Jeanne Selmersheim-Desgrange

Jeanne Selmersheim-Desgrange (1877–1958) was a French neo-impressionist painter who used the art technique of pointillism with her main themes of flowers and gardens. Her painting, Garden at La Lune, Saint-Tropez (1909), shows her signature use of “high-key colors and block-like strokes.”[1]

Some of her oil on canvas works are Garden at La Hune, Saint Tropez (1909), The Flowers, In the Garden (1909), Table blanche, vue sur Saint-Tropez (c. 1930), The Garden, Afternoon Tea, Flowers in the Window, and Bouquet of Flowers.

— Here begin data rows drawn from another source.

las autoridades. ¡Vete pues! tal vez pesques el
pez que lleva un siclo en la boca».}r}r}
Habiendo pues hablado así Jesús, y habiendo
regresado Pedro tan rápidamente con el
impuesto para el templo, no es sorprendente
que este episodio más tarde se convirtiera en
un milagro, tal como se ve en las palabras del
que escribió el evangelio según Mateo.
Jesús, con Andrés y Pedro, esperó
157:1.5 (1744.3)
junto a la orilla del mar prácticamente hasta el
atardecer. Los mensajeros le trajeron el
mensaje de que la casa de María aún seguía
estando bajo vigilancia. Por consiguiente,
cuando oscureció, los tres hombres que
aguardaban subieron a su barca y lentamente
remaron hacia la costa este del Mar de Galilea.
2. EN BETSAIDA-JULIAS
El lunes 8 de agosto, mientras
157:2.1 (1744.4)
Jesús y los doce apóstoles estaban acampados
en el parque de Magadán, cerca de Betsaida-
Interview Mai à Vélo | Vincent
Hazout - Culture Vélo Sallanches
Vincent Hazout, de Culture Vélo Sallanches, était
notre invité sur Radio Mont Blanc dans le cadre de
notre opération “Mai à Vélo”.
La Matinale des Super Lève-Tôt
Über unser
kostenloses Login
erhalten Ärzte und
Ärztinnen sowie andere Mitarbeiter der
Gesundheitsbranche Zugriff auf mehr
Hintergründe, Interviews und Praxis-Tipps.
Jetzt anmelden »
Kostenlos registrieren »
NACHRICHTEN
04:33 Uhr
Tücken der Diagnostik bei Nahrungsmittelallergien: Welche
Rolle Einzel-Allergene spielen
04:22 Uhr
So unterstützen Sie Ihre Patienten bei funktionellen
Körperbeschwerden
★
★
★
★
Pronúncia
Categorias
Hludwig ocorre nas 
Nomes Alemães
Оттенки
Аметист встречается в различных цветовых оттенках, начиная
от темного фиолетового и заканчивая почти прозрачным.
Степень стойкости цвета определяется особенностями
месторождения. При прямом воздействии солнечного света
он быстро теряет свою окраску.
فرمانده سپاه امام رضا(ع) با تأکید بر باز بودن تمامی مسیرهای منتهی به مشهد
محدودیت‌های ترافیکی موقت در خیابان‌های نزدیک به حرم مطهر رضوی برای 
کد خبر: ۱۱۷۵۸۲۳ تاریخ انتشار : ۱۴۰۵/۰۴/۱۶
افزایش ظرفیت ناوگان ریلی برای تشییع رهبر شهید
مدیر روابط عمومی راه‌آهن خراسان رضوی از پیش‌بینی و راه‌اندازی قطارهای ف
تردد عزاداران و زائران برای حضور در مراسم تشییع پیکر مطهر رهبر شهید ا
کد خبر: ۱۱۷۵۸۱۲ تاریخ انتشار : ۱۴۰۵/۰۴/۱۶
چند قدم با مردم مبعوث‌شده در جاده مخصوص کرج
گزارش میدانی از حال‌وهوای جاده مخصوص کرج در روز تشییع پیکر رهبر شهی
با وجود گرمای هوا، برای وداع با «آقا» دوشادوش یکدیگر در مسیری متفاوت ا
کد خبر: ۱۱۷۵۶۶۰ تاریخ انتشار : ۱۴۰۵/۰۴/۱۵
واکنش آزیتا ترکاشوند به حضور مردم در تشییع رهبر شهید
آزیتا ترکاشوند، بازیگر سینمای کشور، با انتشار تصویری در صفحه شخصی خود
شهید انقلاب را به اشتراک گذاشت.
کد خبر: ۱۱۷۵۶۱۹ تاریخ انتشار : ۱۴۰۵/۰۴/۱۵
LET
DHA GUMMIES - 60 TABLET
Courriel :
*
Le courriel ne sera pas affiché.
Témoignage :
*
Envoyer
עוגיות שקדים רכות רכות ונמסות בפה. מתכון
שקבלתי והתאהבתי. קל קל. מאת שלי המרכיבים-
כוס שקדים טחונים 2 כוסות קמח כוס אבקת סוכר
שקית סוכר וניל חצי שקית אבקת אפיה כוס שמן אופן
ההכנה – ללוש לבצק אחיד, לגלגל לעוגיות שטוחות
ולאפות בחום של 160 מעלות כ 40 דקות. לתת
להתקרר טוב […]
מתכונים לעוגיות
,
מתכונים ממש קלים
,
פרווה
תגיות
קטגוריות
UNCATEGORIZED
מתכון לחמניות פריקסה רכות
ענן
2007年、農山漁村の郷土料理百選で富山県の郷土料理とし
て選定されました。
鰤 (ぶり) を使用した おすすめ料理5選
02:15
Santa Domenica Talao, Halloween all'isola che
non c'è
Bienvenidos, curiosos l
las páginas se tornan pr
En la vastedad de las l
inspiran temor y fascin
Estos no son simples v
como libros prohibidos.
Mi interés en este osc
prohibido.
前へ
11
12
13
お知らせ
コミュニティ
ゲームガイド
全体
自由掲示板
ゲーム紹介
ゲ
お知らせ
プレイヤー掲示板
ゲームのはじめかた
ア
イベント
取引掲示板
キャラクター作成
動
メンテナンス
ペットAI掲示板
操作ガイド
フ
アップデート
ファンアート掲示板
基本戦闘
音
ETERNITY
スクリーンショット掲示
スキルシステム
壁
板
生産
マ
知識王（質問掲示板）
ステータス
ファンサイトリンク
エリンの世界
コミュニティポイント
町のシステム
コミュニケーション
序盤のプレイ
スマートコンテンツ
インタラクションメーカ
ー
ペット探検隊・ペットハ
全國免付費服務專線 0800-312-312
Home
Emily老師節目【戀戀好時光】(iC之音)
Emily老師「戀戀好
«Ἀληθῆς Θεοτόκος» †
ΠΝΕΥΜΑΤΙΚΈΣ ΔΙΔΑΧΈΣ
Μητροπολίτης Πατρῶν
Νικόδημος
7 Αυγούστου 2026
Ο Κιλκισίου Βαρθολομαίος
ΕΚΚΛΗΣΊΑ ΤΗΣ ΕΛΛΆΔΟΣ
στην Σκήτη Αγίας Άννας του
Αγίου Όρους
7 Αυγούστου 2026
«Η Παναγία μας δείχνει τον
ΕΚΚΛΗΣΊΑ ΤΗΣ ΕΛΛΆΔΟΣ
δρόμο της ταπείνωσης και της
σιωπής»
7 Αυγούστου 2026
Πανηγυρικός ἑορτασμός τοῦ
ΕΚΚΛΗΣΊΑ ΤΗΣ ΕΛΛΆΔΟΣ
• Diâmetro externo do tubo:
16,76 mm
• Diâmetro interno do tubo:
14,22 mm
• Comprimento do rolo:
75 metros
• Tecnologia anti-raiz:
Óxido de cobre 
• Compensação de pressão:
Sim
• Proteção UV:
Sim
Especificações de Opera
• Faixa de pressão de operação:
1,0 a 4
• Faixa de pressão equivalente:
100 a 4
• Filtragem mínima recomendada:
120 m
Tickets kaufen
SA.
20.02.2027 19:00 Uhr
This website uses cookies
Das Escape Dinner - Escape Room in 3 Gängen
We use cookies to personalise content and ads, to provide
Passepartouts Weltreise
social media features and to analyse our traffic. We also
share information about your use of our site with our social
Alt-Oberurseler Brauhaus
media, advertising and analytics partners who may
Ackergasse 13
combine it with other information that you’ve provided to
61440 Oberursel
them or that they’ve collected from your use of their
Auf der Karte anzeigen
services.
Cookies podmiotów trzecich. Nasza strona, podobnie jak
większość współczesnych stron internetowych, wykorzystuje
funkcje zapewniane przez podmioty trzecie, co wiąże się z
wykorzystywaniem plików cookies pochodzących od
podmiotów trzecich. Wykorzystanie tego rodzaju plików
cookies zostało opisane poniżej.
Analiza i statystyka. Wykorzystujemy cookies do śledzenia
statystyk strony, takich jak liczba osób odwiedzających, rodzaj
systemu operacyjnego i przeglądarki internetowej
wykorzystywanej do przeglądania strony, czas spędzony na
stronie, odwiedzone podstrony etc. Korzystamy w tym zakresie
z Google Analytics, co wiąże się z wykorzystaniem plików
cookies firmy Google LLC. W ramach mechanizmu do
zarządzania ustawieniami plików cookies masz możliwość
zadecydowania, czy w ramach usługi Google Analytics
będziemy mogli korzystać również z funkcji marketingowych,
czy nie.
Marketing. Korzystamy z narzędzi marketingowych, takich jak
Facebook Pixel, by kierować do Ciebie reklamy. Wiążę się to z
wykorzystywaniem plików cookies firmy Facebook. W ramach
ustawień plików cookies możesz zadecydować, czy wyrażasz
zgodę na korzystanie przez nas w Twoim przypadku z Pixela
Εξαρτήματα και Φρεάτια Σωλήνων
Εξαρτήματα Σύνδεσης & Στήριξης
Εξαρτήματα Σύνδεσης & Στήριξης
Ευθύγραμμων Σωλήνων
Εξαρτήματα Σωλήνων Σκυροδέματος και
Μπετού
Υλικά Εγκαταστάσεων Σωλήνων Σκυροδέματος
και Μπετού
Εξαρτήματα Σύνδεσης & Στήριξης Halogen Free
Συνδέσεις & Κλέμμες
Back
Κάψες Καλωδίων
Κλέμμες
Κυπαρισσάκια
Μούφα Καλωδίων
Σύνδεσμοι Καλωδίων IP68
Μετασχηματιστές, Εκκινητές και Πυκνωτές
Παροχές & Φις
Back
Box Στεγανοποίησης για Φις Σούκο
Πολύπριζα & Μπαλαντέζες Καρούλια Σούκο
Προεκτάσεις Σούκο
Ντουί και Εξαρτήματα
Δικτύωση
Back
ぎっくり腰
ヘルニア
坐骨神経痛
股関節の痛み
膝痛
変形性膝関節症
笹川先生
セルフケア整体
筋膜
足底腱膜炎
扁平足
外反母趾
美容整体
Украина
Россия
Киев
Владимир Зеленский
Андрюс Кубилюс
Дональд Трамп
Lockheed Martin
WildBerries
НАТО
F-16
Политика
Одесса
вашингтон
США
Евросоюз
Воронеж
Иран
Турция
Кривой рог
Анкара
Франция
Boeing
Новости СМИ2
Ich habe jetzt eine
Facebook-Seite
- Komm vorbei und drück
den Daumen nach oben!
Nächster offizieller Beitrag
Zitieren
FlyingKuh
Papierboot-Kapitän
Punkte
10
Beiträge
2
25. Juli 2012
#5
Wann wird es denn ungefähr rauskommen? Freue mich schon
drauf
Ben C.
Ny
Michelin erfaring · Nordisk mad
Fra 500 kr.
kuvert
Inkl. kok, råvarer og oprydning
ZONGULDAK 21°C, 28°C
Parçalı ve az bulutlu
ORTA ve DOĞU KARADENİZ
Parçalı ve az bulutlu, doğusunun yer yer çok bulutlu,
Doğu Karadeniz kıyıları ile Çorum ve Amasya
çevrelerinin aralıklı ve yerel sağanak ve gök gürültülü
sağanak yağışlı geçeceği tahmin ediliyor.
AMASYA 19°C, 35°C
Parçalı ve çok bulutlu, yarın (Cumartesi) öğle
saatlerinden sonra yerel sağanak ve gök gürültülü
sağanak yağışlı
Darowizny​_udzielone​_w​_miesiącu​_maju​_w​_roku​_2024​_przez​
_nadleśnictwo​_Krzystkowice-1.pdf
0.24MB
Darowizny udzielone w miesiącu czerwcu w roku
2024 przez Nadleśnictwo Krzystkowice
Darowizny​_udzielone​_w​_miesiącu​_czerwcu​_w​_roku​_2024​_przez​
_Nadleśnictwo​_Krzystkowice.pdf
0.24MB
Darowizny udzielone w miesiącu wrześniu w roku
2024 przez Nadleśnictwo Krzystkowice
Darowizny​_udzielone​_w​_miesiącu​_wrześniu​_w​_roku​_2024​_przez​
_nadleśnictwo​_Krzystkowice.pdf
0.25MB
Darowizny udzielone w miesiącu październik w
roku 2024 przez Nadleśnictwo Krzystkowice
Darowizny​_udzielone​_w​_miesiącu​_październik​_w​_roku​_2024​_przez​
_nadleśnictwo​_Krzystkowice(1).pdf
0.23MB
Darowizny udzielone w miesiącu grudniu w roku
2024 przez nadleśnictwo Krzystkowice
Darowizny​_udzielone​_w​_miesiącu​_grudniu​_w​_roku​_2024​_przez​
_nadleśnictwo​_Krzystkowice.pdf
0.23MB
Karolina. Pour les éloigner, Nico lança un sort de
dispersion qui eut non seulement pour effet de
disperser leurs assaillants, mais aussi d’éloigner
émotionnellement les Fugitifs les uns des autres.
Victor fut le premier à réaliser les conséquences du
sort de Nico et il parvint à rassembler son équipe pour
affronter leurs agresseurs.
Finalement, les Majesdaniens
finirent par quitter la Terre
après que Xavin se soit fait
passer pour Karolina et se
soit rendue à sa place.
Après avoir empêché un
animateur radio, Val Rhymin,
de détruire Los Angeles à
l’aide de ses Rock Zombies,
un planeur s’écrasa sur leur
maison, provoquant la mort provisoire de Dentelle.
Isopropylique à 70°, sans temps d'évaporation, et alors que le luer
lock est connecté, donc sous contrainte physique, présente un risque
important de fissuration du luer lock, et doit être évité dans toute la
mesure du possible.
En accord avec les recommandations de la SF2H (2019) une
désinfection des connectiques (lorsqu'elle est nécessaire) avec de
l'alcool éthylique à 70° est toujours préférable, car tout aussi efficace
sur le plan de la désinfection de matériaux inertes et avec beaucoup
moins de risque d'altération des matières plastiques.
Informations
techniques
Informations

Selmersheim-Desgrange, raised in a family of artists and architects, became an art student of Paul Signac and later, in 1910, his companion. At the time, Signac was married to Bertha (Robles), and Selmersheim-Desgrange was married to Pierre Desgrange with whom she had three children. In September 1912, Signac and Selmersheim-Desgrange moved to a rented villa in Cap d’Antibes, France and in October 1912 she gave birth to their daughter Ginnette Laurie Anaiis.[2][3][4][5]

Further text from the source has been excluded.